Правда, некоторые русские университетские звезды, получившие образование в Петербурге или Тарту, фрондировали и читали на русском, а экзамены принимали на немецком. А звезды действительно были. Латвия славилась своей юридической школой. В частности, там преподавали Василий Синайский, Владимир Буковский, Александр Круглевский. Философия была довольно слабой и вторичной. Тем не менее я все равно помню своих преподавателей. У нас вели занятия колоритный преподаватель классической немецкой философии Зариньш, Лайзан, эстетик Целма, Розеннвалдс, демограф Звидриньш. Социологию преподавал латвийский русский из семьи староверов Иванов, а также Эдвард Ожиганов, который и внес обновление в провинциальный мирок латвийской социологии благодаря своему непревзойденному умению иронично донести социальный анализ в эзопову эпоху и, конечно, знакомству с новейшей социологической литературой.

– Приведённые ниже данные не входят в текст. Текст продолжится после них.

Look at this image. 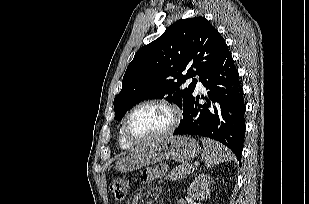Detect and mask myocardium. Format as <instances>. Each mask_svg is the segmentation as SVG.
I'll return each mask as SVG.
<instances>
[{"instance_id":"1","label":"myocardium","mask_w":309,"mask_h":204,"mask_svg":"<svg viewBox=\"0 0 309 204\" xmlns=\"http://www.w3.org/2000/svg\"><path fill=\"white\" fill-rule=\"evenodd\" d=\"M147 105H160L165 108H167L171 113V122L169 126L159 134H156L151 137L147 138H135L128 132V122L131 117V115L140 109L141 107L147 106ZM181 121V111L180 109L172 102L166 100V99H148L144 100L138 104H136L133 108L129 110V112L126 114L123 123H122V134L125 140L131 144V145H141V144H147L153 141L160 140L161 138H164L170 134H172L179 126Z\"/></svg>"}]
</instances>
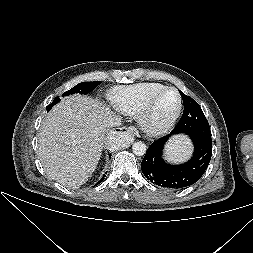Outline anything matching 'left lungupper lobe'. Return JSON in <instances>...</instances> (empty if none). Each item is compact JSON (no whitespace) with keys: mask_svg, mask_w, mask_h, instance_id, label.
<instances>
[{"mask_svg":"<svg viewBox=\"0 0 253 253\" xmlns=\"http://www.w3.org/2000/svg\"><path fill=\"white\" fill-rule=\"evenodd\" d=\"M183 103V115L175 127L178 133L198 134L211 138L209 123L199 104L191 97L180 92Z\"/></svg>","mask_w":253,"mask_h":253,"instance_id":"1","label":"left lung upper lobe"}]
</instances>
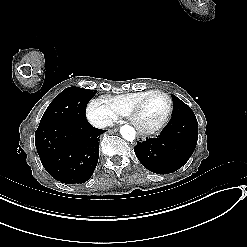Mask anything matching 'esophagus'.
I'll use <instances>...</instances> for the list:
<instances>
[{
	"mask_svg": "<svg viewBox=\"0 0 247 247\" xmlns=\"http://www.w3.org/2000/svg\"><path fill=\"white\" fill-rule=\"evenodd\" d=\"M145 139H146V138H145L144 136H142V135H138V136H137V140L140 141V142L145 141Z\"/></svg>",
	"mask_w": 247,
	"mask_h": 247,
	"instance_id": "34e87169",
	"label": "esophagus"
}]
</instances>
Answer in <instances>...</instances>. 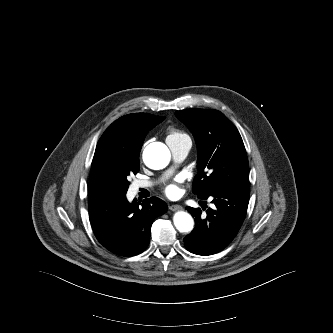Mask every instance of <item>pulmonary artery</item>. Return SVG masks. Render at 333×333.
I'll list each match as a JSON object with an SVG mask.
<instances>
[{"mask_svg": "<svg viewBox=\"0 0 333 333\" xmlns=\"http://www.w3.org/2000/svg\"><path fill=\"white\" fill-rule=\"evenodd\" d=\"M174 160L176 162H181L183 161L191 148V143L190 142H167ZM155 184L153 181H148V180H139L136 182L135 186L136 188H149L152 187Z\"/></svg>", "mask_w": 333, "mask_h": 333, "instance_id": "e3ab8cb5", "label": "pulmonary artery"}]
</instances>
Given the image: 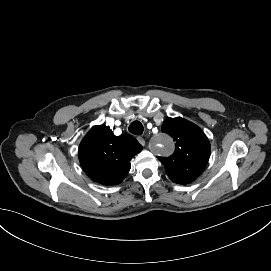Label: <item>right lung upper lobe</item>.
<instances>
[{
  "instance_id": "cb5924a9",
  "label": "right lung upper lobe",
  "mask_w": 271,
  "mask_h": 271,
  "mask_svg": "<svg viewBox=\"0 0 271 271\" xmlns=\"http://www.w3.org/2000/svg\"><path fill=\"white\" fill-rule=\"evenodd\" d=\"M143 147L131 135L115 136L109 127H93L79 146V160L86 174L103 185H116L130 170V160Z\"/></svg>"
}]
</instances>
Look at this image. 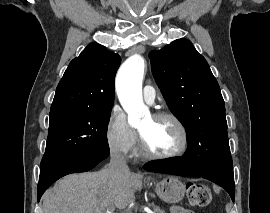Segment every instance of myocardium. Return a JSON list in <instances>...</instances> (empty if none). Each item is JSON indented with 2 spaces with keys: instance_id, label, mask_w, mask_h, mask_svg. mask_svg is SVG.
Here are the masks:
<instances>
[{
  "instance_id": "f54148a6",
  "label": "myocardium",
  "mask_w": 270,
  "mask_h": 213,
  "mask_svg": "<svg viewBox=\"0 0 270 213\" xmlns=\"http://www.w3.org/2000/svg\"><path fill=\"white\" fill-rule=\"evenodd\" d=\"M152 117L155 120H160V119L172 120L178 127L179 131L181 132L182 143H181V146L174 152L167 153V154H156L149 150L143 136L139 132V149H140V153L142 157L148 160H171V159H176L183 156L187 152L188 147H189V134L182 120L178 116H176L174 113H171L168 111H158L154 113Z\"/></svg>"
}]
</instances>
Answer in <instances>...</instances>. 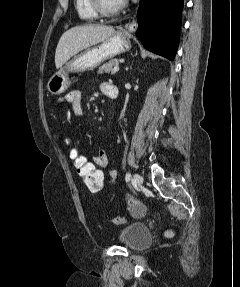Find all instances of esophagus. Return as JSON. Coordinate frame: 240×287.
Here are the masks:
<instances>
[{
  "instance_id": "obj_1",
  "label": "esophagus",
  "mask_w": 240,
  "mask_h": 287,
  "mask_svg": "<svg viewBox=\"0 0 240 287\" xmlns=\"http://www.w3.org/2000/svg\"><path fill=\"white\" fill-rule=\"evenodd\" d=\"M137 27H138L137 22H136L135 20H133L130 24H128V25L126 26V29H127L129 32H134V31H136Z\"/></svg>"
}]
</instances>
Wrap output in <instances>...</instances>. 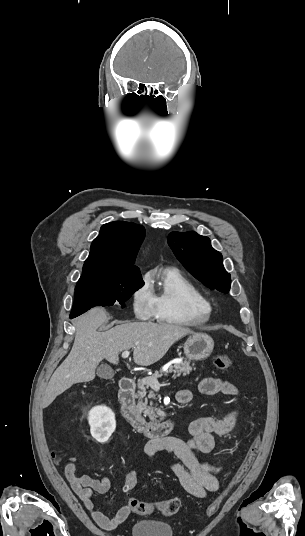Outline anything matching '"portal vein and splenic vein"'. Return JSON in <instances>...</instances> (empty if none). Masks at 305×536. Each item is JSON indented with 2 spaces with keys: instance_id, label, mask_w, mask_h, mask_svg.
<instances>
[{
  "instance_id": "portal-vein-and-splenic-vein-1",
  "label": "portal vein and splenic vein",
  "mask_w": 305,
  "mask_h": 536,
  "mask_svg": "<svg viewBox=\"0 0 305 536\" xmlns=\"http://www.w3.org/2000/svg\"><path fill=\"white\" fill-rule=\"evenodd\" d=\"M130 352L126 350V352H123L122 358H128ZM179 362H182V360H176V364H179ZM143 380H146V378H143ZM151 388H160V384L157 380V378H154L153 382H150Z\"/></svg>"
}]
</instances>
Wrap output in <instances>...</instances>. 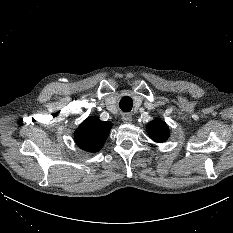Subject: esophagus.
Instances as JSON below:
<instances>
[{
	"mask_svg": "<svg viewBox=\"0 0 233 233\" xmlns=\"http://www.w3.org/2000/svg\"><path fill=\"white\" fill-rule=\"evenodd\" d=\"M132 120H133L132 114H130V113H124V114L122 115V121H123L124 123H131Z\"/></svg>",
	"mask_w": 233,
	"mask_h": 233,
	"instance_id": "esophagus-1",
	"label": "esophagus"
}]
</instances>
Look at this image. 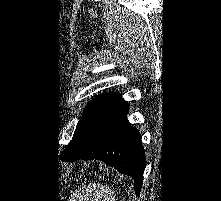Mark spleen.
I'll use <instances>...</instances> for the list:
<instances>
[{
  "label": "spleen",
  "mask_w": 221,
  "mask_h": 201,
  "mask_svg": "<svg viewBox=\"0 0 221 201\" xmlns=\"http://www.w3.org/2000/svg\"><path fill=\"white\" fill-rule=\"evenodd\" d=\"M73 201H116V195L108 186L90 183L76 192Z\"/></svg>",
  "instance_id": "1"
}]
</instances>
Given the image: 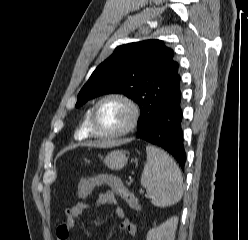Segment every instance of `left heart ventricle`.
<instances>
[{"label":"left heart ventricle","mask_w":248,"mask_h":240,"mask_svg":"<svg viewBox=\"0 0 248 240\" xmlns=\"http://www.w3.org/2000/svg\"><path fill=\"white\" fill-rule=\"evenodd\" d=\"M128 120L129 112L122 103L108 101L98 108L95 124L100 133H113L122 129Z\"/></svg>","instance_id":"1"}]
</instances>
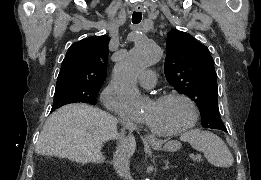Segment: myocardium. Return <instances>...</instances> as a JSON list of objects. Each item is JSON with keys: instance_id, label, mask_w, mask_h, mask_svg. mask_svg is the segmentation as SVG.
<instances>
[{"instance_id": "1", "label": "myocardium", "mask_w": 261, "mask_h": 180, "mask_svg": "<svg viewBox=\"0 0 261 180\" xmlns=\"http://www.w3.org/2000/svg\"><path fill=\"white\" fill-rule=\"evenodd\" d=\"M170 97H177L183 100L189 107L190 113H189V118L184 126V128L175 134L167 135V136H162L158 137L153 134H151L147 127L143 124L142 121H140L141 128L143 131V134L148 138V139H168V140H178L181 139L183 136H185L189 130L194 126L197 120L198 116V107L194 99H192L188 94H186L183 91L180 90H168L161 92L159 94L153 95L154 100H159V99H165V98H170Z\"/></svg>"}]
</instances>
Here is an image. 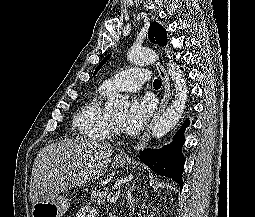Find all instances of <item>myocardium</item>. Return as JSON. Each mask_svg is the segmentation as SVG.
Here are the masks:
<instances>
[{"instance_id": "obj_1", "label": "myocardium", "mask_w": 255, "mask_h": 217, "mask_svg": "<svg viewBox=\"0 0 255 217\" xmlns=\"http://www.w3.org/2000/svg\"><path fill=\"white\" fill-rule=\"evenodd\" d=\"M110 124H111V129H113L114 131L118 130V123L112 118L111 115H110Z\"/></svg>"}]
</instances>
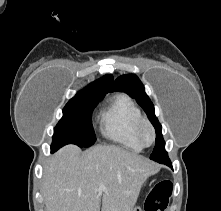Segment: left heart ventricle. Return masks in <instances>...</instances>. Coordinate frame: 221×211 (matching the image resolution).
Segmentation results:
<instances>
[{"label":"left heart ventricle","mask_w":221,"mask_h":211,"mask_svg":"<svg viewBox=\"0 0 221 211\" xmlns=\"http://www.w3.org/2000/svg\"><path fill=\"white\" fill-rule=\"evenodd\" d=\"M145 137H146V140H147V141H150V140H151V135H150L149 132H146V133H145Z\"/></svg>","instance_id":"b2bd125f"}]
</instances>
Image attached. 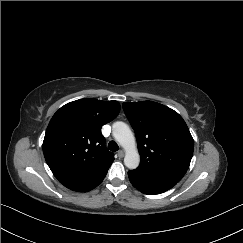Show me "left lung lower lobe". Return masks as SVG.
Instances as JSON below:
<instances>
[{"label":"left lung lower lobe","instance_id":"obj_1","mask_svg":"<svg viewBox=\"0 0 243 243\" xmlns=\"http://www.w3.org/2000/svg\"><path fill=\"white\" fill-rule=\"evenodd\" d=\"M181 169H169L150 174L128 172L132 185L144 194H160L175 186L185 175Z\"/></svg>","mask_w":243,"mask_h":243}]
</instances>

Важным моментом была социализация в латышской группе студентов, среди которых я и моя сокурсница были единственными с русской идентичностью. Оговорюсь тут же о качестве так называемой балто-славянской идентичности, отличие которой понимаешь тогда, когда есть возможность погрузиться в иной советский культурный контекст. Итак, латышский мир был не только языковым фоном, но и особым типом смешанной культуры, в которой приветствовалось любопытство и интерес к другому. Меня всегда восхищала широкая массовая песенная культура Латвии. Ежегодный культурный эвент – праздник Лиго – всегда сопровождался концертом под открытым небом на Песенном поле. Представьте, как это могло звучать: сводный хор из десятков народных коллективов со всех уголков Латвии поет вместе что-то из национальной классики. Тело нации в эти минуты имеет четкую протяженность, транслируя чувство единения и массового экстаза. Или студенческие вечеринки, когда стартует песенный марафон, который обнаруживает невероятное количество национальных песен в актуальной памяти, заметьте, молодежи. Надо ли говорить, что наши студенческие встречи, сдачи экзаменов сопровождались дискуссиями о ближайшем будущем, о статусе национальных республик, о сложном прошлом, роли сталинизма в нашей общей истории и т.д. Сокурсники были очень разных политических взглядов – от вроде аполитичной поэтессы Аманды Айзпуриете до ультранационалистичного Мариса Гринблатса, впоследствии министра образования и науки в латышском сейме. Это было время вызревающих перемен и солидарности русскоязычной интеллигенции с латышами. К сожалению, после суверенизации Латвии возобладала потребность новой этнократии в усилении культурной рестриктивной политики вплоть до учреждения языковой полиции. За время этой внутренней холодной войны были утрачены практически все научные связи, и теперь мы общаемся только на зарубежных конференционных площадках на английском. Латвия стала для меня просто локальной родиной и предметом ностальгических воспоминаний.